=== Begin Enclosure ===

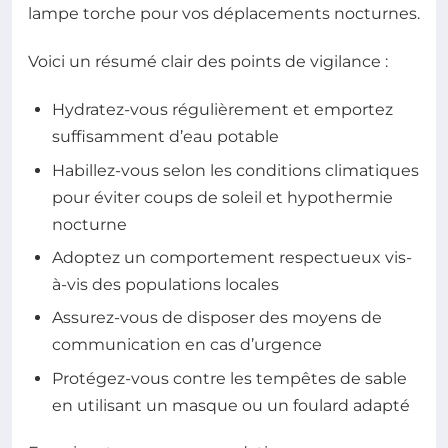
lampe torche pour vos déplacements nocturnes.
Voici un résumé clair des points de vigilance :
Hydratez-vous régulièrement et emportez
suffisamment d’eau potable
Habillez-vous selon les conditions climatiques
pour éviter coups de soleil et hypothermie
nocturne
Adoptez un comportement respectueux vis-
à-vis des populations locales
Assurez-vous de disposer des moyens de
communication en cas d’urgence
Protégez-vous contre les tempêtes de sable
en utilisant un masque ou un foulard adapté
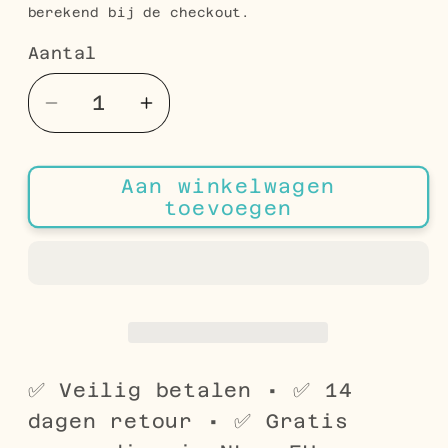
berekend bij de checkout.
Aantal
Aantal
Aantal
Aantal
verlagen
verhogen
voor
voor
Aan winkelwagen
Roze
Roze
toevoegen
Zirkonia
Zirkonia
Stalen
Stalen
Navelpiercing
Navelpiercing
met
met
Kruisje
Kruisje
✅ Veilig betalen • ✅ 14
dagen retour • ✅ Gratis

=== End Enclosure ===

▶ [Your instructions]: The listing above must be restated word for word. Its pictures are to be left out.

▶ [Solution to the problem]:
lampe torche pour vos déplacements nocturnes.
Voici un résumé clair des points de vigilance :
Hydratez-vous régulièrement et emportez
suffisamment d’eau potable
Habillez-vous selon les conditions climatiques
pour éviter coups de soleil et hypothermie
nocturne
Adoptez un comportement respectueux vis-
à-vis des populations locales
Assurez-vous de disposer des moyens de
communication en cas d’urgence
Protégez-vous contre les tempêtes de sable
en utilisant un masque ou un foulard adapté
berekend bij de checkout.
Aantal
Aantal
Aantal
Aantal
verlagen
verhogen
voor
voor
Aan winkelwagen
Roze
Roze
toevoegen
Zirkonia
Zirkonia
Stalen
Stalen
Navelpiercing
Navelpiercing
met
met
Kruisje
Kruisje
✅ Veilig betalen • ✅ 14
dagen retour • ✅ Gratis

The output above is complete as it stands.